2025年6月末、イスラエルとイランの軍事衝突は、アメリカのトランプ大統領による仲介のもと、事実上の停戦状態へと移行した。イスラエルの首都テルアビブ、イランのテヘランを標的とする報復の応酬、ガス田やタンカーへの攻撃など、一時は「全面戦争か」との声も上がったが、戦闘は短期で沈静化しつつある。25日からはイスラエルの主要空港も通常運航を再開しており、緊張はひとまず和らいだ。
だが、世界の金融市場は当初から冷静だった。日経平均株価は堅調に推移し、ビットコインも一時的な下落はあったがレンジ内で推移、WTI原油や金価格もむしろ下落基調に転じている。なぜ、これほどの衝突にもかかわらず市場は動揺しなかったのか?
1. 実質的な戦力差と制空権の現実
今回の衝突で明らかになったのは、イランの軍事的限界である。イスラエルは開戦初期からイラク上空を含めた広範囲に制空権を掌握し、イラン側は航空戦力を展開できず、もっぱら地対地ミサイルに頼らざるを得なかった。制空権の喪失はわずか2〜3日で決定的となり、航空戦力を使えないイランは体制維持そのものが困難な状況に陥った。

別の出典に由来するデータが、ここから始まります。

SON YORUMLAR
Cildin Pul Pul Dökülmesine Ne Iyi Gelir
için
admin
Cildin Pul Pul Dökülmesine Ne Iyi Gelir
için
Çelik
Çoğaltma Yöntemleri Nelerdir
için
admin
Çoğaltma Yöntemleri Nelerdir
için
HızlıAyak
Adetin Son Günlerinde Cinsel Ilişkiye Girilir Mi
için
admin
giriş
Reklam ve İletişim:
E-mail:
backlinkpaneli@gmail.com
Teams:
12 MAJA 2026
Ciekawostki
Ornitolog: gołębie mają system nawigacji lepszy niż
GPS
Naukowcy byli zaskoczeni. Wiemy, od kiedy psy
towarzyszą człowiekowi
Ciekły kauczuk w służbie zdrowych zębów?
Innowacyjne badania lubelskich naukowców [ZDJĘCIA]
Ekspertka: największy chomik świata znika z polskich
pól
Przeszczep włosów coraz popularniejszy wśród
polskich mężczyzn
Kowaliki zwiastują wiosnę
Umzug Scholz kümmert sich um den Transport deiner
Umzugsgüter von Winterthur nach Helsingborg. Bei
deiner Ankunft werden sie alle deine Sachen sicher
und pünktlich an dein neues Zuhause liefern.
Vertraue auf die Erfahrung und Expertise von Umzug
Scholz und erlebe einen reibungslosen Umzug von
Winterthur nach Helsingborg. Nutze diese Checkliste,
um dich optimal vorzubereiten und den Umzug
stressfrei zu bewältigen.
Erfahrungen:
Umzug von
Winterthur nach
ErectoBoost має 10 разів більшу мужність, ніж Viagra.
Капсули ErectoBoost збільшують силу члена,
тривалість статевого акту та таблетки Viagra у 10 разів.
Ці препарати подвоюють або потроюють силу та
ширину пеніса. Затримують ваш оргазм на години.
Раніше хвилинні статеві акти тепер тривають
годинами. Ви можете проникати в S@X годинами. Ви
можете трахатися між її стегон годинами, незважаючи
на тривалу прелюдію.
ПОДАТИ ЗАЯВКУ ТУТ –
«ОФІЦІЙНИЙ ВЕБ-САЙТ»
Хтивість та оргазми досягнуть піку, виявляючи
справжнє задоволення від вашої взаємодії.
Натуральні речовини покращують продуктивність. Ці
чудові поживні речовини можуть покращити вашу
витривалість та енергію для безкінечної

これは、ロシアがウクライナ戦争で3年経っても制空権を確保できずに膠着している状況とは対照的である。イスラエルは短期間で空軍優位を確保し、衝突全体を掌握することで戦闘の長期化を回避した。
2. ホルムズ海峡と“封鎖”の不可能性
緊張の高まりとともに注目されたのが、原油輸送の要衝・ホルムズ海峡の封鎖であった。しかしこれは、現実には実行不可能なシナリオであった。海峡の大部分は中立国オマーンの領海に属し、イラン単独で航路を制圧することは地理的にも軍事的にも困難である。
さらに、イランの主要原油輸出先は中国であり、自ら海峡を封鎖すれば中国向け輸出にも支障が生じる。中国は外交的圧力を通じてイランの行動を抑制していたと見られる。現時点でもホルムズ海峡の航行に深刻な支障は確認されておらず、原油価格もWTIで70ドル前後まで下落している(6月25日現在)。
3. 日本はイラン原油に依存していない
日本でも原油高騰による物価上昇が懸念されたが、実際にはイラン産原油への依存度は極めて低い。日本のエネルギー輸入は主にサウジアラビア、UAEなどの湾岸諸国が中心で、イランとの直接的な経済関係は限定的である。

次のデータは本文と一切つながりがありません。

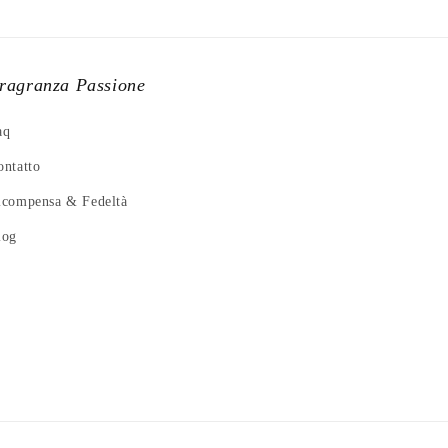
ragranza Passione
aq
ontatto
icompensa & Fedeltà
log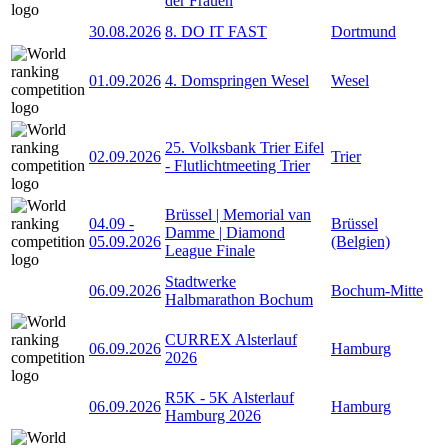
der Frauen
30.08.2026
8. DO IT FAST
Dortmund
01.09.2026
4. Domspringen Wesel
Wesel
25. Volksbank Trier Eifel
02.09.2026
Trier
- Flutlichtmeeting Trier
Brüssel | Memorial van
04.09
-
Brüssel
Damme | Diamond
05.09.2026
(Belgien)
League Finale
Stadtwerke
06.09.2026
Bochum-Mitte
Halbmarathon Bochum
CURREX Alsterlauf
06.09.2026
Hamburg
2026
R5K - 5K Alsterlauf
06.09.2026
Hamburg
Hamburg 2026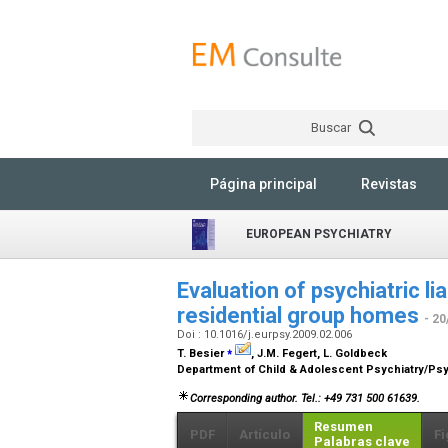
Buscar
Página principal
Revistas
EUROPEAN PSYCHIATRY
Evaluation of psychiatric l
residential group homes
- 20
Doi : 10.1016/j.eurpsy.2009.02.006
⁎
T. Besier
, J.M. Fegert, L. Goldbeck
Department of Child & Adolescent Psychiatry/Psyc
Corresponding author. Tel.: +49 731 500 61639.
Resumen
PDF
Artículo
Fi
Palabras clave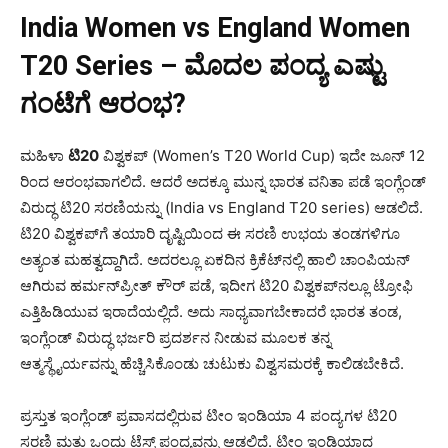
India Women vs England Women
T20 Series – ಮೊದಲ ಪಂದ್ಯ ಎಷ್ಟು
ಗಂಟೆಗೆ ಆರಂಭ?
ಮಹಿಳಾ
ಟಿ20
ವಿಶ್ವಕಪ್ (Women’s T20 World Cup) ಇದೇ ಜೂನ್ 12
ರಿಂದ ಆರಂಭವಾಗಲಿದೆ. ಆದರೆ ಅದಕ್ಕೂ ಮುನ್ನ ಭಾರತ ವನಿತಾ ಪಡೆ ಇಂಗ್ಲೆಂಡ್‌
ವಿರುದ್ಧ ಟಿ20 ಸರಣಿಯನ್ನು (India vs England T20 series) ಆಡಲಿದೆ.
ಟಿ20 ವಿಶ್ವಕಪ್‌ಗೆ ತಯಾರಿ ದೃಷ್ಟಿಯಿಂದ ಈ ಸರಣಿ ಉಭಯ ತಂಡಗಳಿಗೂ
ಅತ್ಯಂತ ಮಹತ್ವದ್ದಾಗಿದೆ. ಅದರಲ್ಲೂ ಏಕದಿನ ಕ್ರಿಕೆಟ್​ನಲ್ಲಿ ಹಾಲಿ ಚಾಂಪಿಯನ್
ಆಗಿರುವ ಹರ್ಮನ್​ಪ್ರೀತ್ ಕೌರ್ ಪಡೆ, ಇದೀಗ ಟಿ20 ವಿಶ್ವಕಪ್​ನಲ್ಲೂ ಟ್ರೋಫಿ
ಎತ್ತಿಹಿಡಿಯುವ ಇರಾದೆಯಲ್ಲಿದೆ. ಅದು ಸಾಧ್ಯವಾಗಬೇಕಾದರೆ ಭಾರತ ತಂಡ,
ಇಂಗ್ಲೆಂಡ್‌ ವಿರುದ್ಧ ಭರ್ಜರಿ ಪ್ರದರ್ಶನ ನೀಡುವ ಮೂಲಕ ತನ್ನ
ಆತ್ಮಸ್ಥೈರ್ಯವನ್ನು ಹೆಚ್ಚಿಸಿಕೊಂಡು ಚುಟುಕು ವಿಶ್ವಸಮರಕ್ಕೆ ಕಾಲಿಡಬೇಕಿದೆ.
ಪ್ರಸ್ತುತ ಇಂಗ್ಲೆಂಡ್ ಪ್ರವಾಸದಲ್ಲಿರುವ ಟೀಂ ಇಂಡಿಯಾ 4 ಪಂದ್ಯಗಳ ಟಿ20
ಸರಣಿ ಮತ್ತು ಒಂದು ಟೆಸ್ಟ್ ಪಂದ್ಯವನ್ನು ಆಡಲಿದೆ. ಟೀಂ ಇಂಡಿಯಾದ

また、エネルギー輸入の多角化も進んでおり、短期的な輸送リスクがそのまま価格高騰に直結する状況ではない。
4. 市場は“想定された戦争”に冷静だった
戦争が現実化し、ミサイルが飛び交ったにもかかわらず、日経平均は上昇、NYダウも下げ止まり、原油・金は下落傾向、ビットコインもレンジ内での動きにとどまった。
背景には、今回の軍事衝突が「限定的」で「想定内」だったという市場の読みがある。米国はトランプ政権下でB-2爆撃機を投入してイランの核施設3カ所を攻撃したが、完全破壊には至っていないとの報道もあり、追加攻撃の予定はないと見られている。一方で米政府は「完全に破壊した」と主張しており、報道の不一致もある。
いずれにしても、米国のさらなる軍事拡大がないという市場の見通しが、不安を和らげた形だ。
5. メディアと市場の温度差──“誤報”と“正しく恐れる”姿勢
市場が冷静である一方、SNSや一部メディアでは過激な見出しが並んだ。「ホルムズ封鎖」「原油200ドル」「第三次世界大戦」──現実とは乖離した論調も目立った。
当コラムもまた一定の危機感に基づいて情報発信をしてきたが、結果として現実の影響は限定的だった。だがそれは、国際社会が迅速に対応した成果でもある。危機を過大評価したことが誤りだったとは言い切れない。
次に備える冷静な視点を
今回の軍事衝突は、「想定された戦争」と「想定内の停戦」であった。SNSや一部メディアが不安を煽る中でも、市場は一貫して冷静に振る舞った。今後も、報道が過熱する中で、私たちが求められるのは「正しく恐れる」視点である。
空港の再開、原油価格の下落、米国の追加攻撃見送り──こうした事実を踏まえて、リスク評価を冷静に見直すことが、次の危機に備える第一歩となるだろう。